# ACTIVITY
Exactly the lines from the start of the data below through the line containing "und verbindet moderne" must be returned, and no others.

++++ THE RECORDS

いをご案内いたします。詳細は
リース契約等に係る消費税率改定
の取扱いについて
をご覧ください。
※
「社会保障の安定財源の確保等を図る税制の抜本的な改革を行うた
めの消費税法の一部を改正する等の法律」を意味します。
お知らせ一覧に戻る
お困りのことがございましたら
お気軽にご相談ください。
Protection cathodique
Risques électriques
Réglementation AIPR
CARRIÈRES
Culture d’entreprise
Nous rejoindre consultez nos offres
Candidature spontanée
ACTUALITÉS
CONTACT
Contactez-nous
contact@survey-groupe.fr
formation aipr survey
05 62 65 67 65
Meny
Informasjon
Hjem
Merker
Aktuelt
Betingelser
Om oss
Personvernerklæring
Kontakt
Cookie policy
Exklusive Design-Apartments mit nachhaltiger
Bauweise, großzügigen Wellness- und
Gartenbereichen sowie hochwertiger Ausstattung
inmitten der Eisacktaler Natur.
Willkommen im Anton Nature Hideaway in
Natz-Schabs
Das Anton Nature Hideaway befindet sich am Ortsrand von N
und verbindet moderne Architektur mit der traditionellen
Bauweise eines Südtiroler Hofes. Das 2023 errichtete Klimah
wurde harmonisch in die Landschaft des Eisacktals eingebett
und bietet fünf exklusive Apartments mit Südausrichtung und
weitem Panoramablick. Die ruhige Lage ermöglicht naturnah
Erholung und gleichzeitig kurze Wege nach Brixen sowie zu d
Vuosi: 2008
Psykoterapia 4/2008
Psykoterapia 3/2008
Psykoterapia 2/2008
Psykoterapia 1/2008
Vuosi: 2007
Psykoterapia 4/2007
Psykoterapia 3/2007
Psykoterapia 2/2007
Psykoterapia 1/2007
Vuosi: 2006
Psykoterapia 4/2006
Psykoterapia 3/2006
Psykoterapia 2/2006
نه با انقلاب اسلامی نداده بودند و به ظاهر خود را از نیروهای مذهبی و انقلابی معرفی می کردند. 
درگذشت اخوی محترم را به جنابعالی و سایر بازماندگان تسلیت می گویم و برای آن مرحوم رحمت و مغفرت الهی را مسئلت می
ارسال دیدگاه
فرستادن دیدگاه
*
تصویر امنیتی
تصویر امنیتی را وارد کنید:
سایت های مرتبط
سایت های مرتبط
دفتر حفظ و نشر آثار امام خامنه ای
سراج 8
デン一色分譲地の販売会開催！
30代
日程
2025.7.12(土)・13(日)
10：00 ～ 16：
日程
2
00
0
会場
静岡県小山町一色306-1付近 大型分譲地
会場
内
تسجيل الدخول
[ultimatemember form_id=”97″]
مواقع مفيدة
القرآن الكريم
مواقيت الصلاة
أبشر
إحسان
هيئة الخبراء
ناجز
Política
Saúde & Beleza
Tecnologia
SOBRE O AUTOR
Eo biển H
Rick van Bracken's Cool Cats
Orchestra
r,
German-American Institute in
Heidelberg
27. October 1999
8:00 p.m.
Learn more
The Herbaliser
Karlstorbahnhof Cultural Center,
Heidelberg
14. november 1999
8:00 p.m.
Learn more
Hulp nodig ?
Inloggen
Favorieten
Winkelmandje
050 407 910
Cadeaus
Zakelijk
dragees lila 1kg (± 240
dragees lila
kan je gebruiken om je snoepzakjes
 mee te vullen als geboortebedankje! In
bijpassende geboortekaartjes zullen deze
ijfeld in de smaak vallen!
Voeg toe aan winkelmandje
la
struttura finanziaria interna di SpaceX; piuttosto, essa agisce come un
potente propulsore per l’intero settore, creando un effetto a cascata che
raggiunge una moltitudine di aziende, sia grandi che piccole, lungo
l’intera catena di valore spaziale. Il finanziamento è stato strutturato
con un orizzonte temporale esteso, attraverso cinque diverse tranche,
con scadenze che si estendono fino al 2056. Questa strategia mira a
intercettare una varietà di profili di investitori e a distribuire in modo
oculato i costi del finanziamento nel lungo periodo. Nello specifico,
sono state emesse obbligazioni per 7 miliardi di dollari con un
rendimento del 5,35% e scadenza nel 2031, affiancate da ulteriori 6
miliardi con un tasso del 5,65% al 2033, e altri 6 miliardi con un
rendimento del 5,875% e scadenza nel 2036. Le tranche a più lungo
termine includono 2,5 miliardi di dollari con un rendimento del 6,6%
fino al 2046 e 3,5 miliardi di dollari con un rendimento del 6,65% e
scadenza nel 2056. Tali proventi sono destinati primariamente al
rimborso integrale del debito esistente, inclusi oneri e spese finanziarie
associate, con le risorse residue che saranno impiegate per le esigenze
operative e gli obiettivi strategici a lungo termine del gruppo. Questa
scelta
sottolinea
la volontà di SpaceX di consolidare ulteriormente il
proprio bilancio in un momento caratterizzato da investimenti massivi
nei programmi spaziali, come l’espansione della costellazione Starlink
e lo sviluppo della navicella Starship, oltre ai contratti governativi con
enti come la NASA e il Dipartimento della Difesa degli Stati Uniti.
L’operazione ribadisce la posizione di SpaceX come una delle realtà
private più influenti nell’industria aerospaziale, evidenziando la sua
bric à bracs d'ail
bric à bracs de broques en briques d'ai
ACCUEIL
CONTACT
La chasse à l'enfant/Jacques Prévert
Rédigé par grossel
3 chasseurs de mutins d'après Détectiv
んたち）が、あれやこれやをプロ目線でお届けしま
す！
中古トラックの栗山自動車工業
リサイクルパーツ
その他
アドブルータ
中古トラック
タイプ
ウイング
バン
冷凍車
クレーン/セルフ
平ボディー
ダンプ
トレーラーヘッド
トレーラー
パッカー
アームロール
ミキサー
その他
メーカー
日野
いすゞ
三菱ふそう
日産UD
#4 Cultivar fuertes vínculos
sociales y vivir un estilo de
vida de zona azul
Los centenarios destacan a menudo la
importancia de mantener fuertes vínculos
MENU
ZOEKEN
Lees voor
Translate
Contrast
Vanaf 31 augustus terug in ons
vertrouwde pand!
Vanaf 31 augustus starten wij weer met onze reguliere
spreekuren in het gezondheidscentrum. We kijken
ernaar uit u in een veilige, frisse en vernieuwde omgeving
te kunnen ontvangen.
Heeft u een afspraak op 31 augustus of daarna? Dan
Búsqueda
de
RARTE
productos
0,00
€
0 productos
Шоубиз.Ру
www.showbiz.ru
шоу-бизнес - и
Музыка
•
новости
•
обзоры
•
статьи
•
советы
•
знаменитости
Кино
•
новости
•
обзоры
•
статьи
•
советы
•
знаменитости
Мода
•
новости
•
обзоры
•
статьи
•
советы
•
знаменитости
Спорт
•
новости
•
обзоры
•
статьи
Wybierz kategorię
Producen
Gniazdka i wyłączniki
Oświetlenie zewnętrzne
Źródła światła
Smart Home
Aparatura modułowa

++++++++

# RESPONSE AREA
いをご案内いたします。詳細は
リース契約等に係る消費税率改定
の取扱いについて
をご覧ください。
※
「社会保障の安定財源の確保等を図る税制の抜本的な改革を行うた
めの消費税法の一部を改正する等の法律」を意味します。
お知らせ一覧に戻る
お困りのことがございましたら
お気軽にご相談ください。
Protection cathodique
Risques électriques
Réglementation AIPR
CARRIÈRES
Culture d’entreprise
Nous rejoindre consultez nos offres
Candidature spontanée
ACTUALITÉS
CONTACT
Contactez-nous
contact@survey-groupe.fr
formation aipr survey
05 62 65 67 65
Meny
Informasjon
Hjem
Merker
Aktuelt
Betingelser
Om oss
Personvernerklæring
Kontakt
Cookie policy
Exklusive Design-Apartments mit nachhaltiger
Bauweise, großzügigen Wellness- und
Gartenbereichen sowie hochwertiger Ausstattung
inmitten der Eisacktaler Natur.
Willkommen im Anton Nature Hideaway in
Natz-Schabs
Das Anton Nature Hideaway befindet sich am Ortsrand von N
und verbindet moderne Architektur mit der traditionellen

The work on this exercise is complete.